WORK TASK » Count up the lines below that hold "Defence", then give that count by itself.

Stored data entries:
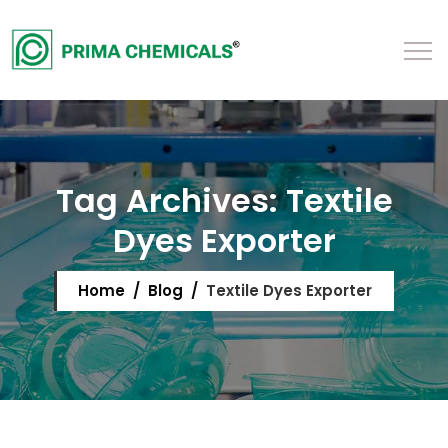
Tag Archives:
Textile
Dyes Exporter
Home
/
Blog
/
Textile Dyes Exporter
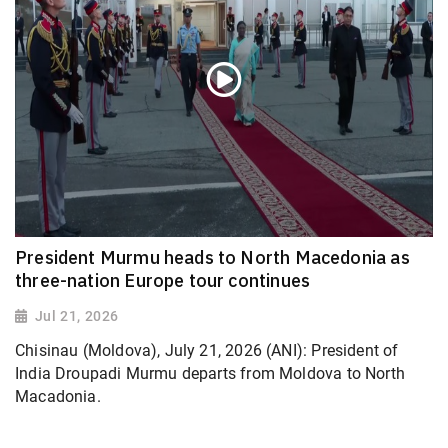
President Murmu heads to North Macedonia as
three-nation Europe tour continues
Jul 21, 2026
Chisinau (Moldova), July 21, 2026 (ANI): President of
India Droupadi Murmu departs from Moldova to North
Macadonia.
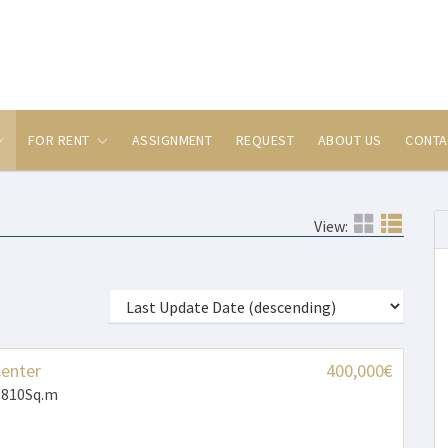
FOR RENT
ASSIGNMENT
REQUEST
ABOUT US
CONTA
View:
Center
400,000€
 810Sq.m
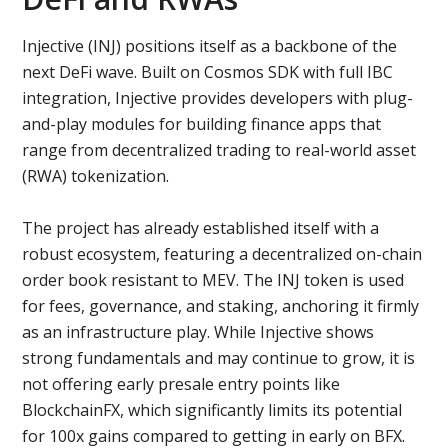
Injective (INJ) positions itself as a backbone of the
next DeFi wave. Built on Cosmos SDK with full IBC
integration, Injective provides developers with plug-
and-play modules for building finance apps that
range from decentralized trading to real-world asset
(RWA) tokenization.
The project has already established itself with a
robust ecosystem, featuring a decentralized on-chain
order book resistant to MEV. The INJ token is used
for fees, governance, and staking, anchoring it firmly
as an infrastructure play. While Injective shows
strong fundamentals and may continue to grow, it is
not offering early presale entry points like
BlockchainFX, which significantly limits its potential
for 100x gains compared to getting in early on BFX.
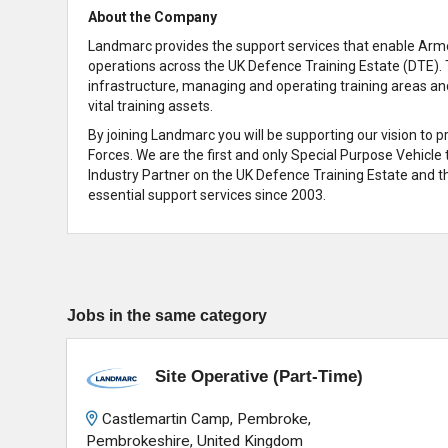
About the Company
Landmarc provides the support services that enable Armed
operations across the UK Defence Training Estate (DTE). 
infrastructure, managing and operating training areas an
vital training assets.
By joining Landmarc you will be supporting our vision to 
Forces. We are the first and only Special Purpose Vehicle
Industry Partner on the UK Defence Training Estate and th
essential support services since 2003.
Jobs in the same category
Site Operative (Part-Time)
Castlemartin Camp, Pembroke,
Pembrokeshire, United Kingdom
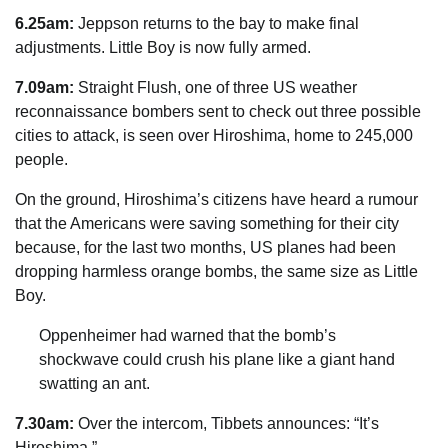
6.25am:
Jeppson returns to the bay to make final
adjustments. Little Boy is now fully armed.
7.09am:
Straight Flush, one of three US weather
reconnaissance bombers sent to check out three possible
cities to attack, is seen over Hiroshima, home to 245,000
people.
On the ground, Hiroshima’s ­citizens have heard a rumour
that the Americans were saving something for their city
because, for the last two months, US planes had been
dropping ­harmless orange bombs, the same size as Little
Boy.
Oppenheimer had warned that the bomb’s
shockwave could crush his plane like a giant hand
swatting an ant.
7.30am:
Over the intercom, Tibbets announces: “It’s
Hiroshima.”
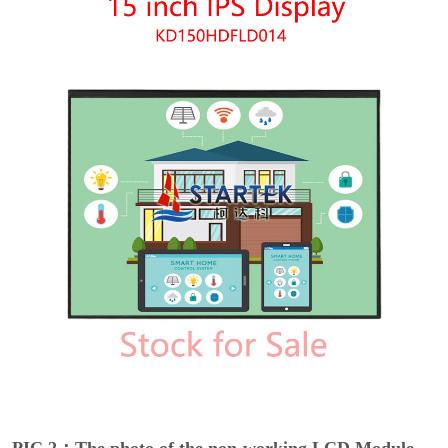
PIC 2：The photo of the non-working LCD Module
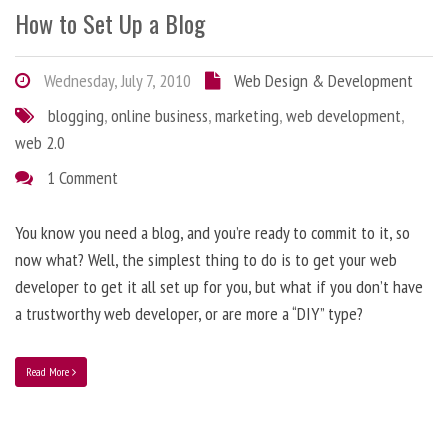
How to Set Up a Blog
Wednesday, July 7, 2010
Web Design & Development
blogging
,
online business
,
marketing
,
web development
,
web 2.0
1 Comment
You know you need a blog, and you’re ready to commit to it, so
now what? Well, the simplest thing to do is to get your web
developer to get it all set up for you, but what if you don’t have
a trustworthy web developer, or are more a “DIY” type?
Read More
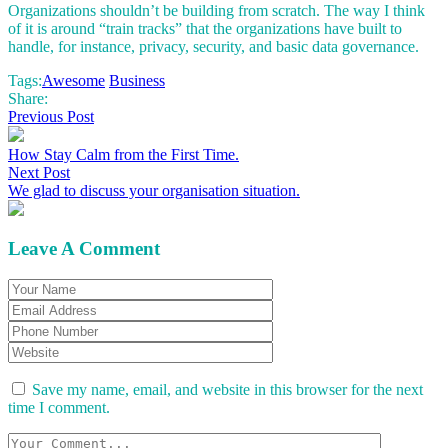
Organizations shouldn’t be building from scratch. The way I think
of it is around “train tracks” that the organizations have built to
handle, for instance, privacy, security, and basic data governance.
Tags:
Awesome
Business
Share:
Previous Post
How Stay Calm from the First Time.
Next Post
We glad to discuss your organisation situation.
Leave A Comment
Save my name, email, and website in this browser for the next
time I comment.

SOLUTION TO THIS EXERCISE » 2